Stephanie Kiersey, senior, Inman, Kan., finishes chores with her husband, Shane Kiersey. Stephanie is studying gender roles in household chores for the class “Topic in Literature: Man and Woman”.
Students came into the first day of “Topic in Literature: Man and Woman” at McPherson College this spring knowing the subject of the class, but not what would be required.

That... was up to them.

Dr. Mark Malaby, associate professor of education and director of the MC masters of education program, decided to take an unconventional approach to this course – no set assignments or papers, no set grading structure, no attendance policy. Every aspect of the course’s structure was determined and voted upon by the students – completely democratic.

“That alarms people, but it’s never failed,” Dr. Malaby said. “Their innate curiosity kicks in. If they’re learning and engaged, everything falls into place.”

Malaby said embracing the concept meant letting go of some control, but since he began using this method, he’s noticed fewer students “checking out”, better attendance and a more collaborative and positive classroom environment. Best of all, these classes tend to produce a higher level of scholarship than classes he has taught with more traditional methods.

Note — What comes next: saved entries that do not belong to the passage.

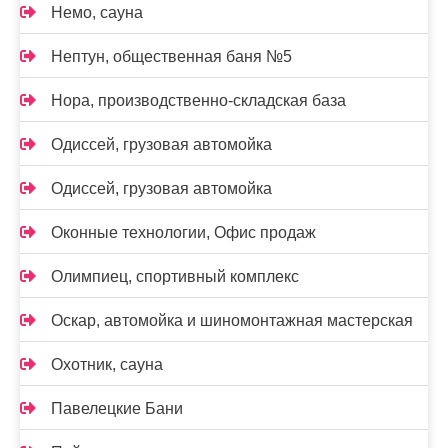
Немо, сауна
Нептун, общественная баня №5
Нора, производственно-складская база
Одиссей, грузовая автомойка
Одиссей, грузовая автомойка
Оконные технологии, Офис продаж
Олимпиец, спортивный комплекс
Оскар, автомойка и шиномонтажная мастерская
Охотник, сауна
Павелецкие Бани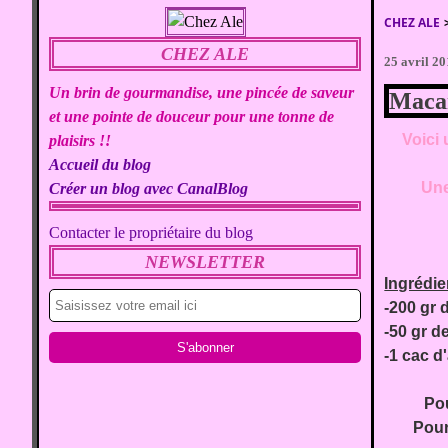
CHEZ ALE
CHEZ ALE
25 avril 2
Un brin de gourmandise, une pincée de saveur
Macar
et une pointe de douceur pour une tonne de
Voici
plaisirs !!
Accueil du blog
Une
Créer un blog avec CanalBlog
Contacter le propriétaire du blog
NEWSLETTER
Ingrédie
-200 gr 
-50 gr d
-1 cac d
Pou
Pour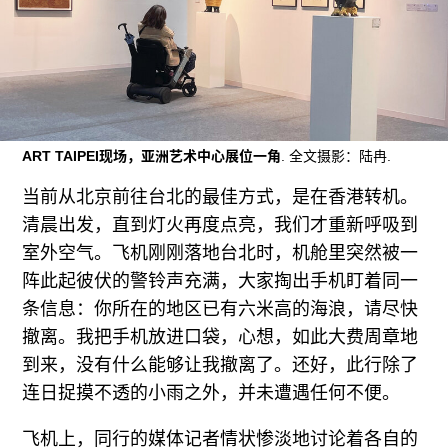
广告
订阅
往期内容
ART TAIPEI现场，亚洲艺术中心展位一角
. 全文摄影：陆冉.
当前从北京前往台北的最佳方式，是在香港转机。
联系我们
清晨出发，直到灯火再度点亮，我们才重新呼吸到
关注我们
室外空气。飞机刚刚落地台北时，机舱里突然被一
阵此起彼伏的警铃声充满，大家掏出手机盯着同一
条信息：你所在的地区已有六米高的海浪，请尽快
撤离。我把手机放进口袋，心想，如此大费周章地
到来，没有什么能够让我撤离了。还好，此行除了
连日捉摸不透的小雨之外，并未遭遇任何不便。
飞机上，同行的媒体记者情状惨淡地讨论着各自的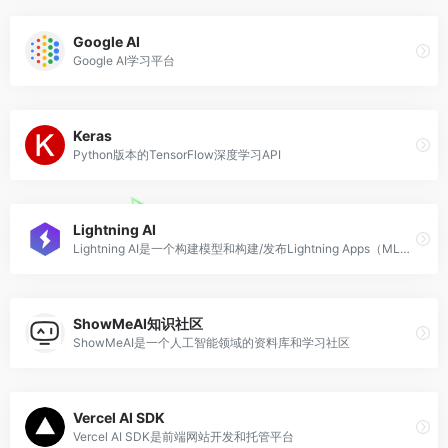
Google AI
Google AI学习平台
Keras
Python版本的TensorFlow深度学习API
Lightning AI
Lightning AI是一个构建模型和构建/发布Lightning Apps（ML工作流模板）的平台框架。
ShowMeAI知识社区
ShowMeAI是一个人工智能领域的资料库和学习社区
Vercel AI SDK
Vercel AI SDK是前端网站开发和托管平台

Stephanie Kiersey, senior, Inman, Kan., said that having the class requirements being left up to them was intimidating at first. But she appreciated being able to research something she was interested in; she’ll be looking at case studies of how men and women divide household chores.

“The power inequality between students and teachers is lessened a lot because you have a lot more say,” she said. “I think Mark genuinely wants us to get something meaningful, relevant and useful for our lives.”

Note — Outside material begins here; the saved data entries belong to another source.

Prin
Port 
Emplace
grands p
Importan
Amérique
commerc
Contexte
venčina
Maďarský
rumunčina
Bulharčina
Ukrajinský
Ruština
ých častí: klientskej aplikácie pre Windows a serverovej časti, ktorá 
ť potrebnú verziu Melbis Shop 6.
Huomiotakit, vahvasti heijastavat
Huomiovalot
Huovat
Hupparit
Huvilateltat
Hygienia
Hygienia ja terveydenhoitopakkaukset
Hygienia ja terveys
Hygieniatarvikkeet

In this Topics in Literature class this spring, the students voted on requirements that were actually rather like what a professor might have come up with to begin with: having set assignments, grade levels and deadlines. But that’s OK, Dr. Malaby said, because the students were able to decide and explore the topics in a way that was interesting and relevant to them.

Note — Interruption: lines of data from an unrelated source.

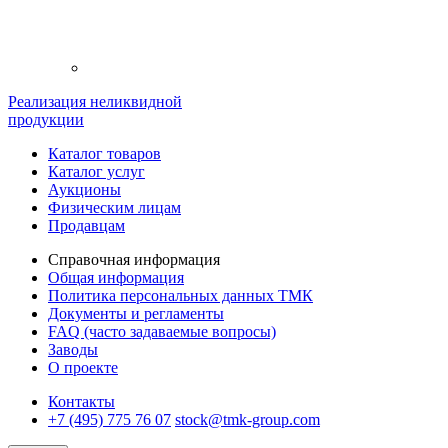
Реализация неликвидной
продукции
Каталог товаров
Каталог услуг
Аукционы
Физическим лицам
Продавцам
Справочная информация
Общая информация
Политика персональных данных ТМК
Документы и регламенты
FAQ (часто задаваемые вопросы)
Заводы
О проекте
Контакты
+7 (495) 775 76 07
stock@tmk-group.com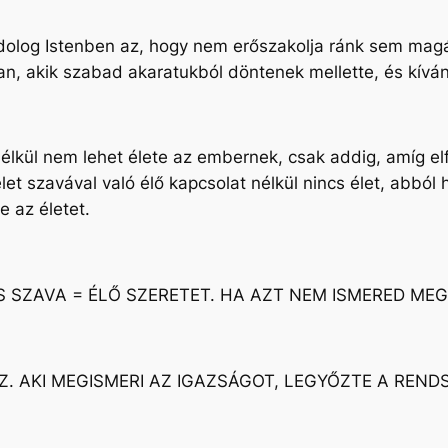
olog Istenben az, hogy nem erőszakolja ránk sem magát,
 akik szabad akaratukból döntenek mellette, és kívánj
ó nélkül nem lehet élete az embernek, csak addig, amíg
 élet szavával való élő kapcsolat nélkül nincs élet, abbó
e az életet.
S SZAVA = ÉLŐ SZERETET. HA AZT NEM ISMERED ME
Z. AKI MEGISMERI AZ IGAZSÁGOT, LEGYŐZTE A REND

“I gave them the freedom to explore – now that you see how broad the subject of gender is, where is your passion and where is your interest?” he said.

For one student in the class, Miriam Roof, sophomore, Perrysburg, Ohio, that area of interest is the subject of gender and sex in religion. She said the freedom to decide helped her learn better in the course.

“You’re apt to do more work on something you’re interested in,” she said. “I think you have a lot more room to explore a topic if it’s not already set up for you.”

Roof said she hopes to see more classes with this kind of format in the future.

“I think it would be a good trend,” she said. “I think it will work out and have a future.”